── Data section ──

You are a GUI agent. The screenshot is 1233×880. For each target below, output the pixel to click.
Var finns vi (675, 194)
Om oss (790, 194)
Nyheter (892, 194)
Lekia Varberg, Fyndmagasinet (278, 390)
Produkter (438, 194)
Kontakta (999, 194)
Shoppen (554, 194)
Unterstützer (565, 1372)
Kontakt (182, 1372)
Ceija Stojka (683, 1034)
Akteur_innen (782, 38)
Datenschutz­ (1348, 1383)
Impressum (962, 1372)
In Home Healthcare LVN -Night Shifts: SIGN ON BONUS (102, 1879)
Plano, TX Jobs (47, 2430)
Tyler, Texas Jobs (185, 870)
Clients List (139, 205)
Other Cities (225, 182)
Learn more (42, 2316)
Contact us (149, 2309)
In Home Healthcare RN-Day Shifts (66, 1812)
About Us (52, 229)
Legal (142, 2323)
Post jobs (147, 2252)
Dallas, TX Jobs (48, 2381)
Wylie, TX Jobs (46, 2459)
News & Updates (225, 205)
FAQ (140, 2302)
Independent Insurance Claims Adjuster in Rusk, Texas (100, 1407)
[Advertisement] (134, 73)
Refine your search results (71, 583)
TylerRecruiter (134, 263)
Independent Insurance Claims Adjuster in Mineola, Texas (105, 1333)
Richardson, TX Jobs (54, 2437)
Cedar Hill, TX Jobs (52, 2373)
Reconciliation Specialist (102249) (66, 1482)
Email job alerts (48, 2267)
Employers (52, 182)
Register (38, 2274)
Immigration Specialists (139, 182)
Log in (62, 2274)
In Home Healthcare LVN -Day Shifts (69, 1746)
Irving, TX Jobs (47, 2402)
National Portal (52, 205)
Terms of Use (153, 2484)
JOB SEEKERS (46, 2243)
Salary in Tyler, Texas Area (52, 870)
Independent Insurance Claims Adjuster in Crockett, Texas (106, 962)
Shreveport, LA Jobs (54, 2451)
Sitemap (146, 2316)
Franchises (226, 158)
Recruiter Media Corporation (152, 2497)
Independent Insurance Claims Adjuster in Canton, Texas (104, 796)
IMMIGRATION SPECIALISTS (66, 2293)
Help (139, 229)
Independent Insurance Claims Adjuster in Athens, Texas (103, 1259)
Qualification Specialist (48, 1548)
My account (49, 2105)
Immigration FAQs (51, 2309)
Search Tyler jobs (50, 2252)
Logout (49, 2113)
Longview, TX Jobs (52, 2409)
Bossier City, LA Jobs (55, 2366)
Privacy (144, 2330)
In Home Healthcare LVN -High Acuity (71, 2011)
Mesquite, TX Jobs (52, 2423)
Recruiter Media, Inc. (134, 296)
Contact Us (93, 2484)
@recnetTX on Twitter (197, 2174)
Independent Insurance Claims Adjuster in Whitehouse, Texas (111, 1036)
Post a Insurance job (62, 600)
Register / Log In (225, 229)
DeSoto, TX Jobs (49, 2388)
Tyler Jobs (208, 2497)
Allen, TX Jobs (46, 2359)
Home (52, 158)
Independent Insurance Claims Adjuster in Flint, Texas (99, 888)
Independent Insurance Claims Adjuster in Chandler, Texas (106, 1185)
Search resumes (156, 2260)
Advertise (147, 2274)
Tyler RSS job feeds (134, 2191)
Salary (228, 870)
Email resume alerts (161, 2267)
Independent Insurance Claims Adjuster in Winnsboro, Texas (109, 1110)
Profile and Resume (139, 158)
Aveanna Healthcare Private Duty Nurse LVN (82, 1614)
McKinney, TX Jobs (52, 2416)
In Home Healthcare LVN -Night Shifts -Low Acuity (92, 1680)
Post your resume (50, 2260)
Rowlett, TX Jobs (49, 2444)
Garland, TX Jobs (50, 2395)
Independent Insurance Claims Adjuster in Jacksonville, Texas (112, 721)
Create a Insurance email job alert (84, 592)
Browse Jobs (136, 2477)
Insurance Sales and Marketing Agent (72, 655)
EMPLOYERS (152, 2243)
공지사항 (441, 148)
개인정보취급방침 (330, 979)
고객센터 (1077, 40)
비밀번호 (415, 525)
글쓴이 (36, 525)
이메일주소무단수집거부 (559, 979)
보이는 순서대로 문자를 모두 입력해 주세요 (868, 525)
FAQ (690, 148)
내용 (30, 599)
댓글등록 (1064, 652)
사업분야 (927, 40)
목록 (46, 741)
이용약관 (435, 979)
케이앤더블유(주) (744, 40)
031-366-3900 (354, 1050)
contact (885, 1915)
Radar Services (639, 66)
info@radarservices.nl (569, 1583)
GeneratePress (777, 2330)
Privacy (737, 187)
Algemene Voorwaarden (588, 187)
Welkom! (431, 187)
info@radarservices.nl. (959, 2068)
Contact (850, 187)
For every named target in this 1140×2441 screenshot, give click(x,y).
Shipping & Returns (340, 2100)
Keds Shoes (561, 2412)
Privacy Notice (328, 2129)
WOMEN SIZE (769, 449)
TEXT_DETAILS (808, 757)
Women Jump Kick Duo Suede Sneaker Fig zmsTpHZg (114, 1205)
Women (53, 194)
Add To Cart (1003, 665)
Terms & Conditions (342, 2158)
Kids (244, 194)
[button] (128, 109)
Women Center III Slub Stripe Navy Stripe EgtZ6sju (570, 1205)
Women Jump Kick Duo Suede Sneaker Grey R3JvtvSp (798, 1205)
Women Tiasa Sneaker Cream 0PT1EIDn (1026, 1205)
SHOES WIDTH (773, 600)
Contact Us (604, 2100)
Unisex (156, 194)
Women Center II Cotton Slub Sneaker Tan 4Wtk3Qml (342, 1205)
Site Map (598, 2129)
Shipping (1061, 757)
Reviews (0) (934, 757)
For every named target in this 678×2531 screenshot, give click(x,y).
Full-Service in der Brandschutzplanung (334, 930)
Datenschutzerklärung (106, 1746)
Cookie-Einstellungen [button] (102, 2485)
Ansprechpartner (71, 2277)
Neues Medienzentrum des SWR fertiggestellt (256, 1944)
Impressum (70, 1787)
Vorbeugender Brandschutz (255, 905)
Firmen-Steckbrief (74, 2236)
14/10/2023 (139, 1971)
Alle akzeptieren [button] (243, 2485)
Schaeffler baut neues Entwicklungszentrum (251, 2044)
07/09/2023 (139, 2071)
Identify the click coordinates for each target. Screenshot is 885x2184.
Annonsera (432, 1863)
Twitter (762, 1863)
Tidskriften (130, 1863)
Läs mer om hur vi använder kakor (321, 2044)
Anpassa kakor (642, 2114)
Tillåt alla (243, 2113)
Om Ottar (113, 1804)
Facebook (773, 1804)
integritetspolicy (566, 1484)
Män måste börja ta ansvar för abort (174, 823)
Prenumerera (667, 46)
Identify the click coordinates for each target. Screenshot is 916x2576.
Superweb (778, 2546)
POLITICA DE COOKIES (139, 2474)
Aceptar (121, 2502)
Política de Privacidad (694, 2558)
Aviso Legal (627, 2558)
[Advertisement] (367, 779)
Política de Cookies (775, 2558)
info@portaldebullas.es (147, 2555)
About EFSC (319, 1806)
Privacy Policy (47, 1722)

───

* About this task *
A faithful retyping of every entry above is the task.

* Solution for this exercise *
You are a GUI agent. The screenshot is 1233×880. For each target below, output the pixel to click.
Var finns vi (675, 194)
Om oss (790, 194)
Nyheter (892, 194)
Lekia Varberg, Fyndmagasinet (278, 390)
Produkter (438, 194)
Kontakta (999, 194)
Shoppen (554, 194)
Unterstützer (565, 1372)
Kontakt (182, 1372)
Ceija Stojka (683, 1034)
Akteur_innen (782, 38)
Datenschutz­ (1348, 1383)
Impressum (962, 1372)
In Home Healthcare LVN -Night Shifts: SIGN ON BONUS (102, 1879)
Plano, TX Jobs (47, 2430)
Tyler, Texas Jobs (185, 870)
Clients List (139, 205)
Other Cities (225, 182)
Learn more (42, 2316)
Contact us (149, 2309)
In Home Healthcare RN-Day Shifts (66, 1812)
About Us (52, 229)
Legal (142, 2323)
Post jobs (147, 2252)
Dallas, TX Jobs (48, 2381)
Wylie, TX Jobs (46, 2459)
News & Updates (225, 205)
FAQ (140, 2302)
Independent Insurance Claims Adjuster in Rusk, Texas (100, 1407)
[Advertisement] (134, 73)
Refine your search results (71, 583)
TylerRecruiter (134, 263)
Independent Insurance Claims Adjuster in Mineola, Texas (105, 1333)
Richardson, TX Jobs (54, 2437)
Cedar Hill, TX Jobs (52, 2373)
Reconciliation Specialist (102249) (66, 1482)
Email job alerts (48, 2267)
Employers (52, 182)
Register (38, 2274)
Immigration Specialists (139, 182)
Log in (62, 2274)
In Home Healthcare LVN -Day Shifts (69, 1746)
Irving, TX Jobs (47, 2402)
National Portal (52, 205)
Terms of Use (153, 2484)
JOB SEEKERS (46, 2243)
Salary in Tyler, Texas Area (52, 870)
Independent Insurance Claims Adjuster in Crockett, Texas (106, 962)
Shreveport, LA Jobs (54, 2451)
Sitemap (146, 2316)
Franchises (226, 158)
Recruiter Media Corporation (152, 2497)
Independent Insurance Claims Adjuster in Canton, Texas (104, 796)
IMMIGRATION SPECIALISTS (66, 2293)
Help (139, 229)
Independent Insurance Claims Adjuster in Athens, Texas (103, 1259)
Qualification Specialist (48, 1548)
My account (49, 2105)
Immigration FAQs (51, 2309)
Search Tyler jobs (50, 2252)
Logout (49, 2113)
Longview, TX Jobs (52, 2409)
Bossier City, LA Jobs (55, 2366)
Privacy (144, 2330)
In Home Healthcare LVN -High Acuity (71, 2011)
Mesquite, TX Jobs (52, 2423)
Recruiter Media, Inc. (134, 296)
Contact Us (93, 2484)
@recnetTX on Twitter (197, 2174)
Independent Insurance Claims Adjuster in Whitehouse, Texas (111, 1036)
Post a Insurance job (62, 600)
Register / Log In (225, 229)
DeSoto, TX Jobs (49, 2388)
Tyler Jobs (208, 2497)
Allen, TX Jobs (46, 2359)
Home (52, 158)
Independent Insurance Claims Adjuster in Flint, Texas (99, 888)
Independent Insurance Claims Adjuster in Chandler, Texas (106, 1185)
Search resumes (156, 2260)
Advertise (147, 2274)
Tyler RSS job feeds (134, 2191)
Salary (228, 870)
Email resume alerts (161, 2267)
Independent Insurance Claims Adjuster in Winnsboro, Texas (109, 1110)
Profile and Resume (139, 158)
Aveanna Healthcare Private Duty Nurse LVN (82, 1614)
McKinney, TX Jobs (52, 2416)
In Home Healthcare LVN -Night Shifts -Low Acuity (92, 1680)
Post your resume (50, 2260)
Rowlett, TX Jobs (49, 2444)
Garland, TX Jobs (50, 2395)
Independent Insurance Claims Adjuster in Jacksonville, Texas (112, 721)
Create a Insurance email job alert (84, 592)
Browse Jobs (136, 2477)
Insurance Sales and Marketing Agent (72, 655)
EMPLOYERS (152, 2243)
공지사항 (441, 148)
개인정보취급방침 (330, 979)
고객센터 (1077, 40)
비밀번호 (415, 525)
글쓴이 (36, 525)
이메일주소무단수집거부 (559, 979)
보이는 순서대로 문자를 모두 입력해 주세요 (868, 525)
FAQ (690, 148)
내용 (30, 599)
댓글등록 (1064, 652)
사업분야 (927, 40)
목록 (46, 741)
이용약관 (435, 979)
케이앤더블유(주) (744, 40)
031-366-3900 (354, 1050)
contact (885, 1915)
Radar Services (639, 66)
info@radarservices.nl (569, 1583)
GeneratePress (777, 2330)
Privacy (737, 187)
Algemene Voorwaarden (588, 187)
Welkom! (431, 187)
info@radarservices.nl. (959, 2068)
Contact (850, 187)
For every named target in this 1140×2441 screenshot, give click(x,y).
Shipping & Returns (340, 2100)
Keds Shoes (561, 2412)
Privacy Notice (328, 2129)
WOMEN SIZE (769, 449)
TEXT_DETAILS (808, 757)
Women Jump Kick Duo Suede Sneaker Fig zmsTpHZg (114, 1205)
Women (53, 194)
Add To Cart (1003, 665)
Terms & Conditions (342, 2158)
Kids (244, 194)
[button] (128, 109)
Women Center III Slub Stripe Navy Stripe EgtZ6sju (570, 1205)
Women Jump Kick Duo Suede Sneaker Grey R3JvtvSp (798, 1205)
Women Tiasa Sneaker Cream 0PT1EIDn (1026, 1205)
SHOES WIDTH (773, 600)
Contact Us (604, 2100)
Unisex (156, 194)
Women Center II Cotton Slub Sneaker Tan 4Wtk3Qml (342, 1205)
Site Map (598, 2129)
Shipping (1061, 757)
Reviews (0) (934, 757)
For every named target in this 678×2531 screenshot, give click(x,y).
Full-Service in der Brandschutzplanung (334, 930)
Datenschutzerklärung (106, 1746)
Cookie-Einstellungen [button] (102, 2485)
Ansprechpartner (71, 2277)
Neues Medienzentrum des SWR fertiggestellt (256, 1944)
Impressum (70, 1787)
Vorbeugender Brandschutz (255, 905)
Firmen-Steckbrief (74, 2236)
14/10/2023 (139, 1971)
Alle akzeptieren [button] (243, 2485)
Schaeffler baut neues Entwicklungszentrum (251, 2044)
07/09/2023 (139, 2071)
Identify the click coordinates for each target. Screenshot is 885x2184.
Annonsera (432, 1863)
Twitter (762, 1863)
Tidskriften (130, 1863)
Läs mer om hur vi använder kakor (321, 2044)
Anpassa kakor (642, 2114)
Tillåt alla (243, 2113)
Om Ottar (113, 1804)
Facebook (773, 1804)
integritetspolicy (566, 1484)
Män måste börja ta ansvar för abort (174, 823)
Prenumerera (667, 46)
Identify the click coordinates for each target. Screenshot is 916x2576.
Superweb (778, 2546)
POLITICA DE COOKIES (139, 2474)
Aceptar (121, 2502)
Política de Privacidad (694, 2558)
Aviso Legal (627, 2558)
[Advertisement] (367, 779)
Política de Cookies (775, 2558)
info@portaldebullas.es (147, 2555)
About EFSC (319, 1806)
Privacy Policy (47, 1722)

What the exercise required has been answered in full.